Les romanciers aiment les mal-aimés. L’identification semble plus naturelle, sans doute les vainqueurs, les aimés de Dieu ne suscitent-ils pas l’empathie chez le lecteur. Il faut revenir à la source : le mal-aimé de Dieu, le premier dans l’Histoire est Caïn. Il est aussi le premier pécheur (après Adam). Pour José Saramago, celui qui a commis le premier crime est aussi le plus humain. Il est celui qui apostrophe Dieu - dieu, en minuscule dans le roman de Saramago car l’auteur ne s’embarrasse d’aucune majuscule pour les noms propres tout au long du texte -, c’est dans sa bouche que le discours séditieux prend forme : j’ai tué abel parce que je ne pouvais pas te tuer toi. Le ton est donné. Caïn, premier fratricide de l’humanité, est l’homme errant, l’homme à la tâche sur le visage, le paria ; il est aussi l’homme qu’on ne peut plus tuer et fatalement, il déambule dans la Bible, tisse des liens entre les personnages. Il existe des omissions dans l’Ancien Testament qui ne signale pas sa présence près d’Abraham au moment du sacrifice d’Isaac, dans l’entourage de Noé quand il construit son arche.
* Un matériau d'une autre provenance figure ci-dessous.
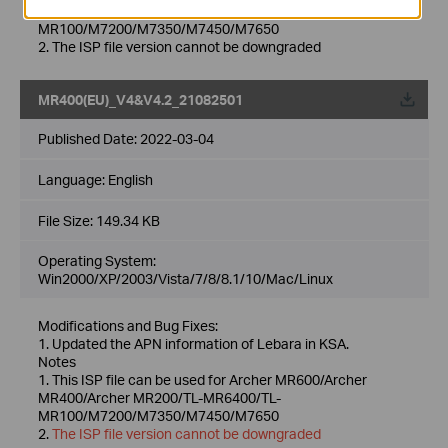
MR400/Archer MR200/TL-MR6400/TL-
MR100/M7200/M7350/M7450/M7650
2. The ISP file version cannot be downgraded
MR400(EU)_V4&V4.2_21082501
Published Date:
2022-03-04
Language:
English
File Size:
149.34 KB
Operating System:
Win2000/XP/2003/Vista/7/8/8.1/10/Mac/Linux
Modifications and Bug Fixes:
1. Updated the APN information of Lebara in KSA.
Notes
1. This ISP file can be used for Archer MR600/Archer
MR400/Archer MR200/TL-MR6400/TL-
MR100/M7200/M7350/M7450/M7650
2.
The ISP file version cannot be downgraded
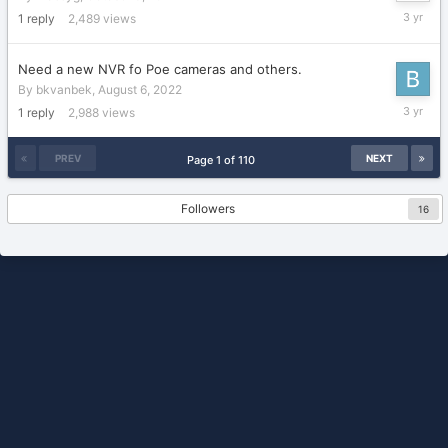
October
1
reply
2,489
views
3,
2022
Need a new NVR fo Poe cameras and others.
By
bkvanbek
,
August 6, 2022
Septemb
1
reply
2,988
views
21,
2022
PREV
NEXT
Page 1 of 110
Followers
16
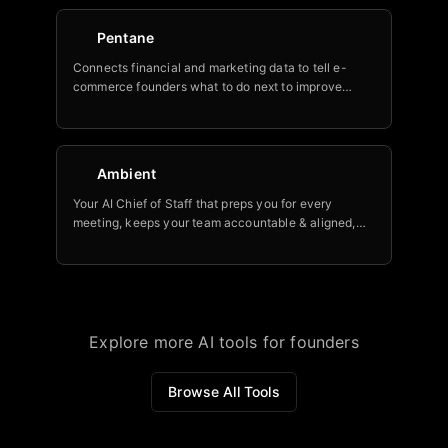
Pentane
Connects financial and marketing data to tell e-
commerce founders what to do next to improve
profitability.
Ambient
Your AI Chief of Staff that preps you for every
meeting, keeps your team accountable & aligned,
and helps you stay on top of key initiatives.
Explore more AI tools for founders
Browse All Tools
Il est vrai que le contentieux avec Dieu est grand et que celui-ci aura trouvé là un moyen de se venger du rebelle. Un rebelle qui reproche au seigneur son orgueil, ses contradictions et sa méchanceté : lors de la destruction de Sodome, tous les habitants de la ville maudite furent tués, y compris les enfants. Sacrifice d’âmes innocentes.
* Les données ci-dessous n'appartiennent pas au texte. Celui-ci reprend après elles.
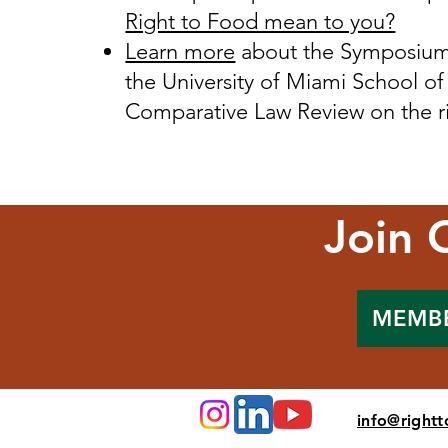
Right to Food mean to you?
Learn more
about the Symposium 
the University of Miami School of
Comparative Law Review on the ri
Join 
MEMB
info@right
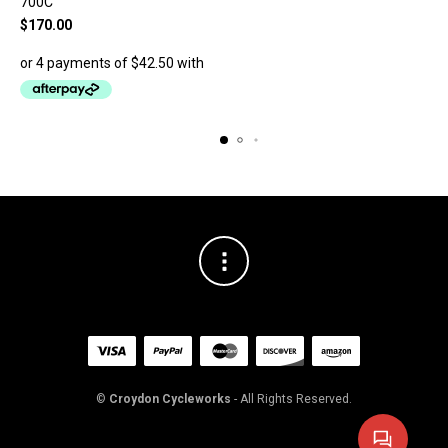
700C
$
170.00
©
Croydon Cycleworks
- All Rights Reserved.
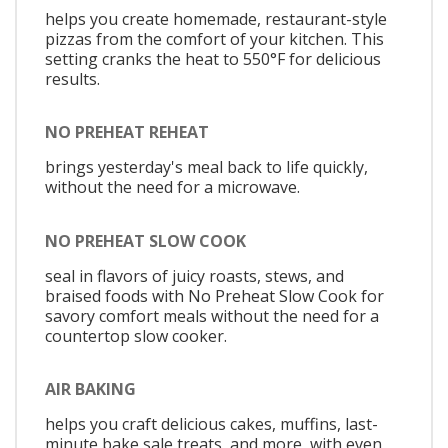
helps you create homemade, restaurant-style
pizzas from the comfort of your kitchen. This
setting cranks the heat to 550°F for delicious
results.
NO PREHEAT REHEAT
brings yesterday's meal back to life quickly,
without the need for a microwave.
NO PREHEAT SLOW COOK
seal in flavors of juicy roasts, stews, and
braised foods with No Preheat Slow Cook for
savory comfort meals without the need for a
countertop slow cooker.
AIR BAKING
helps you craft delicious cakes, muffins, last-
minute bake sale treats, and more, with even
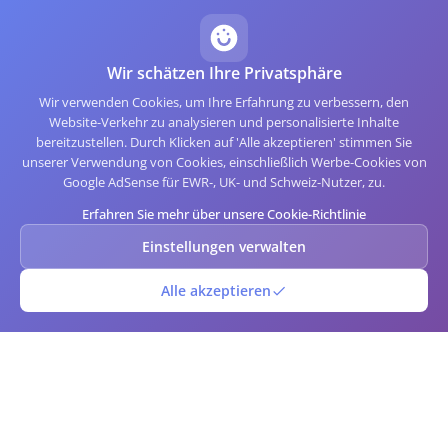
Wir schätzen Ihre Privatsphäre
Wir verwenden Cookies, um Ihre Erfahrung zu verbessern, den
Website-Verkehr zu analysieren und personalisierte Inhalte
bereitzustellen. Durch Klicken auf 'Alle akzeptieren' stimmen Sie
unserer Verwendung von Cookies, einschließlich Werbe-Cookies von
Google AdSense für EWR-, UK- und Schweiz-Nutzer, zu.
Erfahren Sie mehr über unsere Cookie-Richtlinie
Einstellungen verwalten
Alle akzeptieren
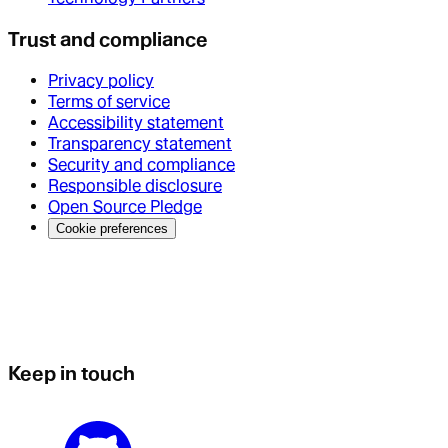
Trust and compliance
Privacy policy
Terms of service
Accessibility statement
Transparency statement
Security and compliance
Responsible disclosure
Open Source Pledge
Cookie preferences
Keep in touch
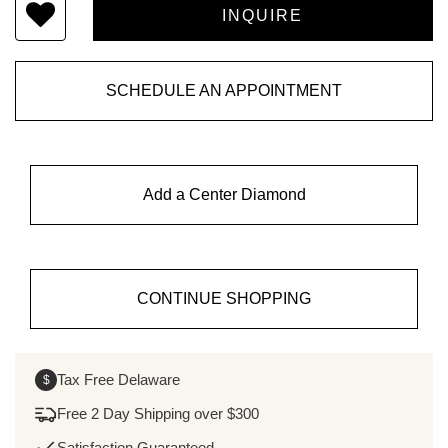
SCHEDULE AN APPOINTMENT
Add a Center Diamond
CONTINUE SHOPPING
Tax Free Delaware
$
Free 2 Day Shipping over $300
Satisfaction Guaranteed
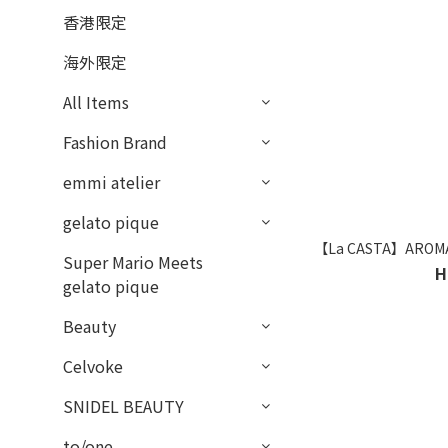
香港限定
海外限定
All Items
Fashion Brand
emmi atelier
gelato pique
【La CASTA】AROMA E
Super Mario Meets
H
gelato pique
Beauty
Celvoke
SNIDEL BEAUTY
to/one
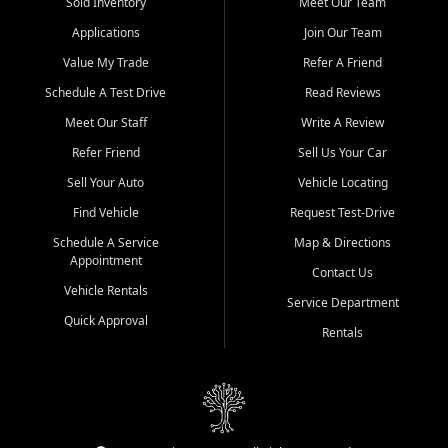
credit history doesn't stand in your way.
Sold Inventory
Meet Our Team
Applications
Join Our Team
Beyond sales, Car City Central provides ASE-certified auto repair
and maintenance at all locations. From routine service to complex
Value My Trade
Refer A Friend
repairs, we keep your vehicle running like new. Need temporary
Schedule A Test Drive
Read Reviews
transportation? Ask about our affordable vehicle rental options. And
if you're looking to upgrade, bring in your current vehicle - we'll give
Meet Our Staff
Write A Review
you a top-dollar trade-in offer.
Refer Friend
Sell Us Your Car
Come experience the Car City Central difference at any of our three
Sell Your Auto
Vehicle Locating
convenient locations:
Find Vehicle
Request Test-Drive
Whiteville, NC: 3598 James B White Hwy S | (910) 642-3196
Schedule A Service
Map & Directions
Appointment
Conway, SC: 2761 East Hwy 501 | (843) 331-1151
Contact Us
Calabash, NC: 9146 Ocean Hwy W | (910) 579-1110
Vehicle Rentals
Service Department
Quick Approval
We're proud to serve customers from Loris, SC, Shallotte, NC, Little
Rentals
River, SC, Longs, SC, Tabor City, NC, and beyond. At Car City
Central, we say yes when others say no - your path to a better
vehicle and better credit starts here.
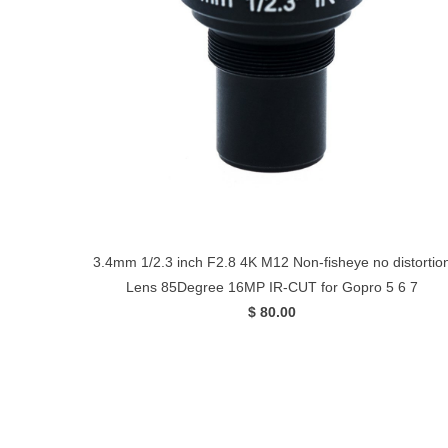
3.4mm 1/2.3 inch F2.8 4K M12 Non-fisheye no distortio
Lens 85Degree 16MP IR-CUT for Gopro 5 6 7
$ 80.00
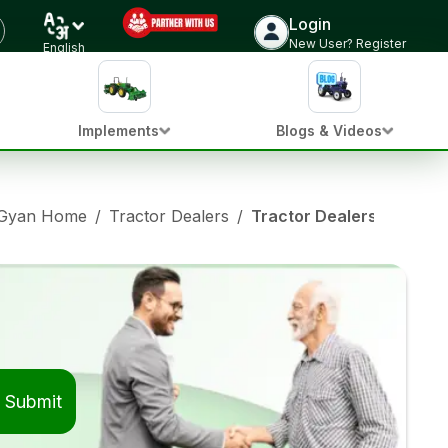
Login
New User? Register
English
Implements
Blogs & Videos
 Gyan Home
/
Tractor Dealers
/
Tractor Dealers in Khirk
Submit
Finalement, c’est l’assassin Caïn qui est intrinsèquement honnête. A la manière d’un personnage candide de Voltaire, Caïn a pris la parole pour José Saramago, et ce qu’il a à dire est simplement révolutionnaire.
Caïn, de José Saramago. Éditions du Seuil. Janvier 2011.
Traduit du portugais par Geneviève Leibrich.